Liu Ziteng, Fan Yubo, Lou Ange, Noble Jack H
Dept. of Computer Science, Vanderbilt University.
Dept. of Electrical and Computer Engineering, Vanderbilt University.
Simul Synth Med Imaging. 2023 Oct;14288:11-20. doi: 10.1007/978-3-031-44689-4_2. Epub 2023 Oct 7.

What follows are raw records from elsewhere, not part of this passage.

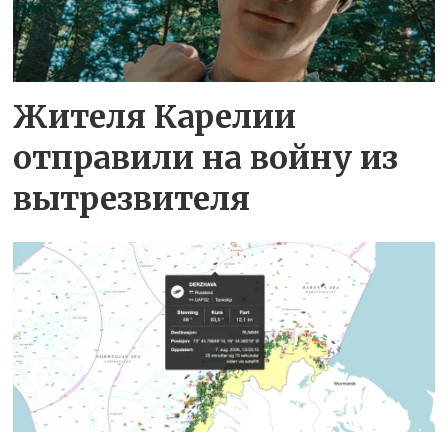
Жителя Карелии
отправили на войну из
вытрезвителя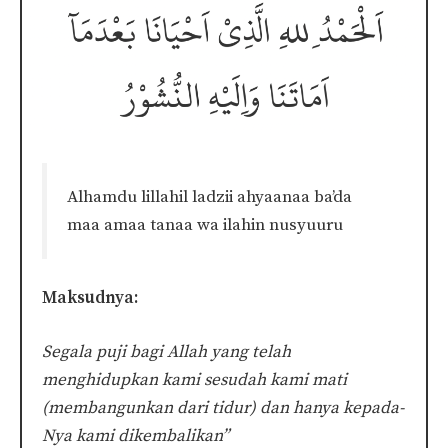
Alhamdu lillahil ladzii ahyaanaa ba’da
maa amaa tanaa wa ilahin nusyuuru
Maksudnya:
Segala puji bagi Allah yang telah
menghidupkan kami sesudah kami mati
(membangunkan dari tidur) dan hanya kepada-
Nya kami dikembalikan”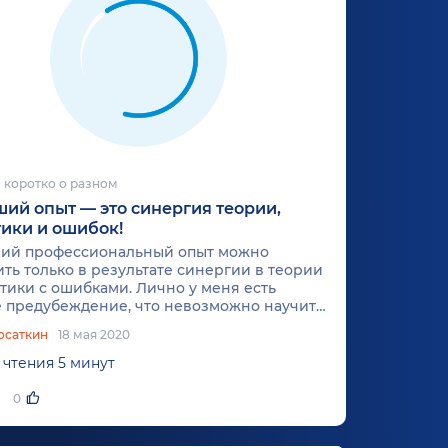
 коротко о разном
ий опыт — это синергия теории,
ики и ошибок!
ий профессиональный опыт можно
ть только в результате синергии в теории
тики с ошибками. Лично у меня есть
е предубеждение, что невозможно научить
а плавать, полоскать горло, кататься на
осаткин
18 мая 2020
ипеде в теории. И со взрослыми та же
история. Ну как можно научиться
 чтения 5 минут
ться бизнесом в теории? Тогда, когда
0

Cochlear implants (CIs) are considered the standard-of-care treatment for profound sensory-based hearing loss. Several groups have proposed computational models of the cochlea in order to study the neural activation patterns in response to CI stimulation. However, most of the current implementations either rely on high-resolution histological images that cannot be customized for CI users or CT images that lack the spatial resolution to show cochlear structures. In this work, we propose to use a deep learning-based method to obtain μCT level tissue labels using patient CT images. Experiments showed that the proposed super-resolution segmentation architecture achieved very good performance on the inner-ear tissue segmentation. Our best-performing model (0.871) outperformed the UNet (0.746), VNet (0.853), nnUNet (0.861), TransUNet (0.848), and SRGAN (0.780) in terms of mean dice score.

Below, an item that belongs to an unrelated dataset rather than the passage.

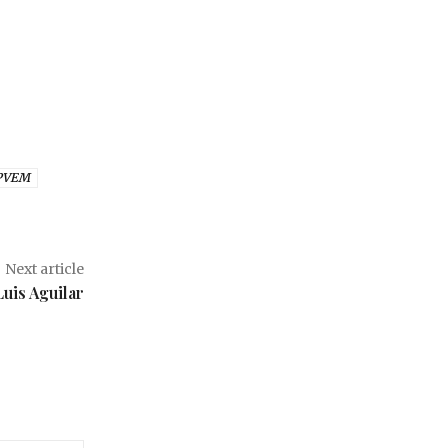
PVEM
Next article
Luis Aguilar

人工耳蜗(CI)被认为是重度基于感觉的听力损失的标准治疗方法。几个研究团队已经提出了耳蜗的计算模型,以研究对CI刺激的神经激活模式。然而,当前的大多数实现方式要么依赖于无法为CI用户定制的高分辨率组织学图像,要么依赖于缺乏显示耳蜗结构空间分辨率的CT图像。在这项工作中,我们建议使用基于深度学习的方法,利用患者的CT图像获得μCT级别的组织标签。实验表明,所提出的超分辨率分割架构在内耳组织分割方面取得了非常好的性能。我们表现最佳的模型(0.871)在平均骰子分数方面优于UNet(0.746)、VNet(0.853)、nnUNet(0.861)、TransUNet(0.848)和SRGAN(0.780)。